In "Polke--Bernstein--Amber," his first New York exhibition in eight years, Sigmar Polke showed paintings dating from 1985 to 2006, together with an assortment of Renaissance and Baroque objects made of amber loaned by Kunstkammer Georg Laue in Munich. These are the sort of mysterious treasures collected centuries ago in Wunderkammern by discerning connoisseurs. The walls of the medium-size, low-lit exhibition space at Werner were painted deep purple, an imperial color lending a quality of preciosity to this ensemble of materials literally spanning the ages. Considering Polke's interest in history, art history, alchemy and magic, and the predominantly amber-colored palette of his most recent body of paintings, the visually intriguing juxtaposition made sense.
Called "Bernstein," or burning stone, in German, amber was believed by some in antiquity to be fragments of the rays of the setting sun that had hardened in the ocean. Others considered amber to be the tears shed by the Heliades as, turned into poplars, they mourned their dead brother, Phaethon. These and other myths inspired by this rare and costly substance, which is in fact nothing more than fossilized resinous tree sap, are the kind of stories that fascinate Polke. He is mesmerized by the ways in which base materials are transformed, especially by the artist, an alchemist/magician working with chemistry and nature. And time: some of his recent pictures--in which images and substances lie sandwiched within layers of resin, like wasps trapped in tree sap millions of years old--were produced over as many as five years. Polke's is a process-oriented art.

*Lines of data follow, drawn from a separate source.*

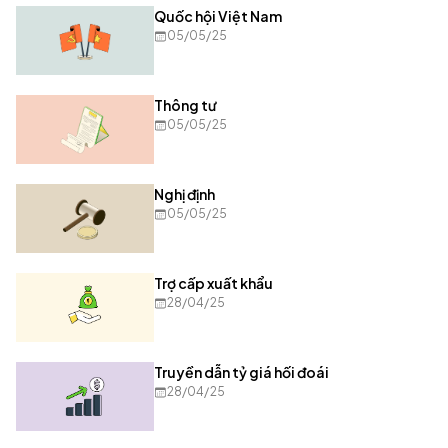
Quốc hội Việt Nam
05/05/25
Thông tư
05/05/25
Nghị định
05/05/25
Trợ cấp xuất khẩu
28/04/25
Truyền dẫn tỷ giá hối đoái
28/04/25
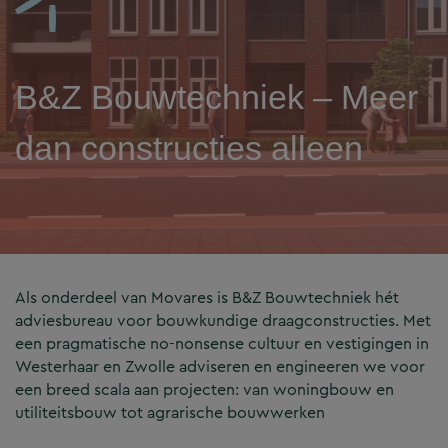
B&Z Bouwtechniek – Meer
dan constructies alleen
Als onderdeel van Movares is B&Z Bouwtechniek hét
adviesbureau voor bouwkundige draagconstructies. Met
een pragmatische no-nonsense cultuur en vestigingen in
Westerhaar en Zwolle adviseren en engineeren we voor
een breed scala aan projecten: van woningbouw en
utiliteitsbouw tot agrarische bouwwerken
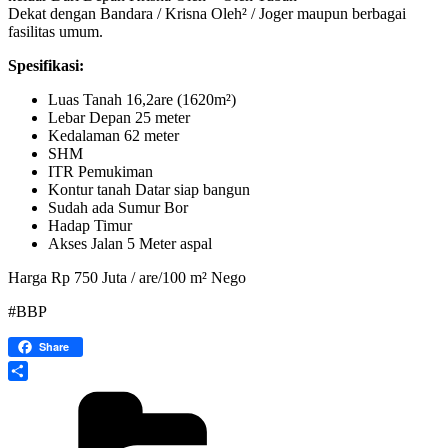
Dekat dengan Bandara / Krisna Oleh² / Joger maupun berbagai
fasilitas umum.
Spesifikasi:
Luas Tanah 16,2are (1620m²)
Lebar Depan 25 meter
Kedalaman 62 meter
SHM
ITR Pemukiman
Kontur tanah Datar siap bangun
Sudah ada Sumur Bor
Hadap Timur
Akses Jalan 5 Meter aspal
Harga Rp 750 Juta / are/100 m² Nego
#BBP
Share
Share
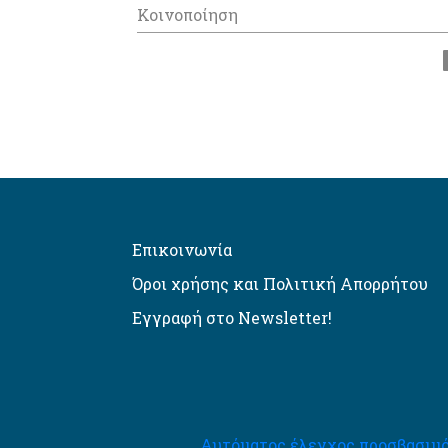
Κοινοποίηση
Επικοινωνία
Όροι χρήσης και Πολιτική Απορρήτου
Εγγραφή στο Newsletter!
Αυτόματος έλεγχος προσβασιμό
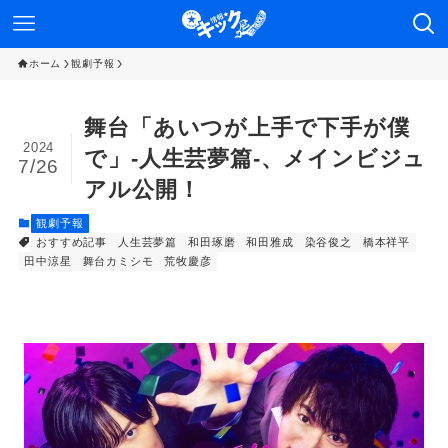
ホーム
観劇予報
舞台「あいつが上手で下手が僕
2024
で」-人生芸夢篇-、メインビジュ
7/26
アル公開！
観劇予報
おすすめ記事
人生芸夢篇
和田琢磨
和田雅成
染谷俊之
橋本祥平
田中涼星
舞台カミシモ
荒牧慶彦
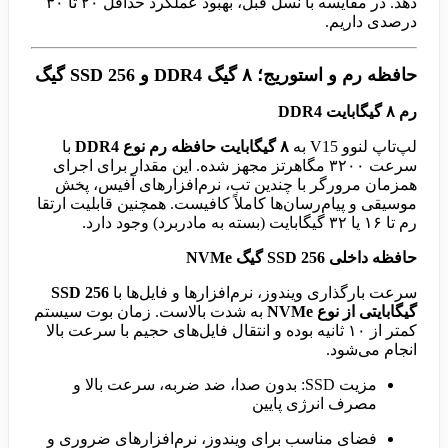
دهد. در مقایسه با نسل قبل، بهبود عملکرد حداقل ۲۰ تا ۳۰
درصدی داریم.
حافظه رم و استوریج؛ ۸ گیگ DDR4 و SSD 256 گیگ
رم ۸ گیگابایت DDR4
لپ‌تاپ لنوو V15 به
۸ گیگابایت حافظه رم نوع DDR4
با
سرعت ۳۲۰۰ مگاهرتز مجهز شده. این مقدار برای اجرای
همزمان مرورگر با چندین تب، نرم‌افزارهای آفیس، پخش
موسیقی و پیام‌رسان‌ها کاملاً کافیست. همچنین قابلیت ارتقا
رم تا ۱۶ یا ۳۲ گیگابایت (بسته به مادربرد) وجود دارد.
حافظه داخلی SSD 256 گیگ NVMe
سرعت بارگذاری ویندوز، نرم‌افزارها و فایل‌ها با
SSD 256
گیگابایتی از نوع NVMe
به شدت بالاست. زمان بوت سیستم
کمتر از ۱۰ ثانیه بوده و انتقال فایل‌های حجیم با سرعت بالا
انجام می‌شود.
مزیت SSD: بدون صدا، ضد ضربه، سرعت بالا و
مصرف انرژی پایین
فضای مناسب برای ویندوز، نرم‌افزارهای ضروری و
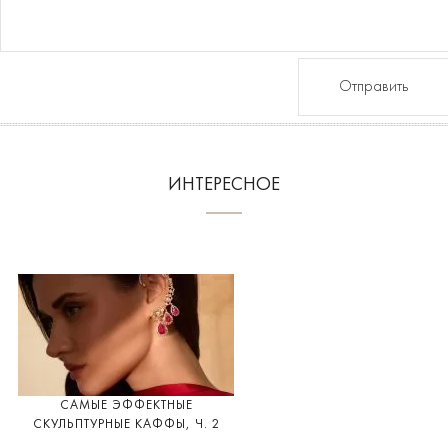
Отправить
ИНТЕРЕСНОЕ
САМЫЕ ЭФФЕКТНЫЕ
СКУЛЬПТУРНЫЕ КАФФЫ, Ч. 2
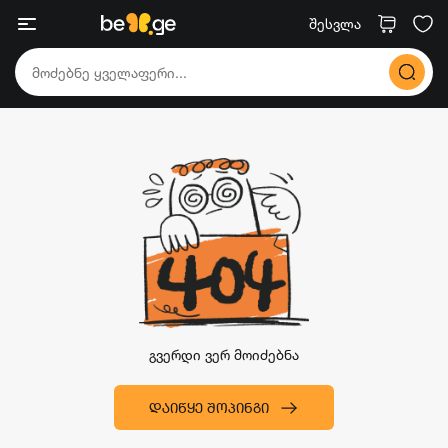
შესვლა
გვერდი ვერ მოიძებნა
ᲓᲐᲘᲬᲧᲔ ᲨᲝᲞᲘᲜᲒᲘ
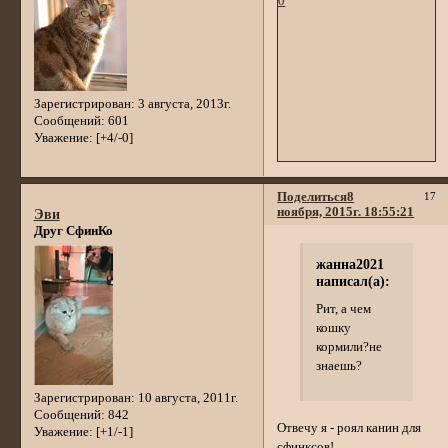
0
Зарегистрирован
: 3 августа, 2013г.
Сообщений:
601
Уважение:
[+4/-0]
Поделиться
8
17
ноября, 2015г. 18:55:21
Эви
Друг СфинКо
жанна2021
написал(а):
Рит, а чем
кошку
кормили?не
знаешь?
Зарегистрирован
: 10 августа, 2011г.
Сообщений:
842
Отвечу я - роял канин для
Уважение:
[+1/-1]
сфинксов!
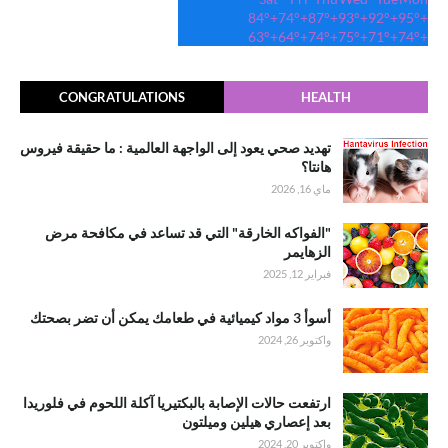
84°
+
74°
+
87°
+
93°
+
92°
+
95°
+
63°
+
64°
+
74°
+
75°
+
71°
+
74°
+
CONGRATULATIONS
HEALTH
تهديد صحي يعود إلى الواجهة العالمية : ما حقيقة فيروس
هانتا؟
ماي 16, 2026
"الفواكه الخارقة" التي قد تساعد في مكافحة مرض
الزهايمر
فبراير 12, 2025
أسوأ 3 مواد كيميائية في طعامك يمكن أن تضر بصحتك
واكتوبر 26, 2024
ارتفعت حالات الإصابة بالبكتيريا آكلة اللحوم في فلوريدا
بعد إعصاري هيلين وميلتون
واكتوبر 20, 2024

Produced with artificial resin on diaphanous polyester fiber, the double-sided paintings are made the more mysterious in that the recto and verso can differ widely, and that only one side of these pictures can be viewed at a time when they are hung on walls. (The opposite sides could be studied in a catalogue accompanying the show.) In one untitled work (2001-06), the front shows a figure in 17th- or 18th-century dress pulling a curtain aside to reveal the entrance to a small house. Drawn with white on top of a caramel-colored ground, the image is easy to read, while a large profile of a young woman appears more faintly behind it. Turn the painting around and you see the profile again, this time in black, with hints of the drawing on the opposite side mixed in. With a snake wrapped around the base of her neck, this profiled head is based on the portrait of Simonetta Vespucci by Piero di Cosimo (ca. 1462-1521), like Polke a highly idiosyncratic artist with a taste for the bizarre. An untitled work of 2005-06, this time entirely abstract, consists of clouds of white fluid seemingly trapped between layers of yellow resin turning a deep gold toward the center. A milky, primordial ooze--or sperm mixed with urine--is thereby evoked, in a picture recalling Antoni Tapies's experiments with varnish.
Polke's nonchalance, his hit-or-miss doodling, his "let's try this" and "how about that?," his mixing of subjects, substances, colors and textures that seem doomed to fail in combination but often do not, his ceaseless flirting with vulgarity and fine taste, his obscurantism, his leaps from minimal interventions to pictorial congestion--all of that, and then some, remain compelling.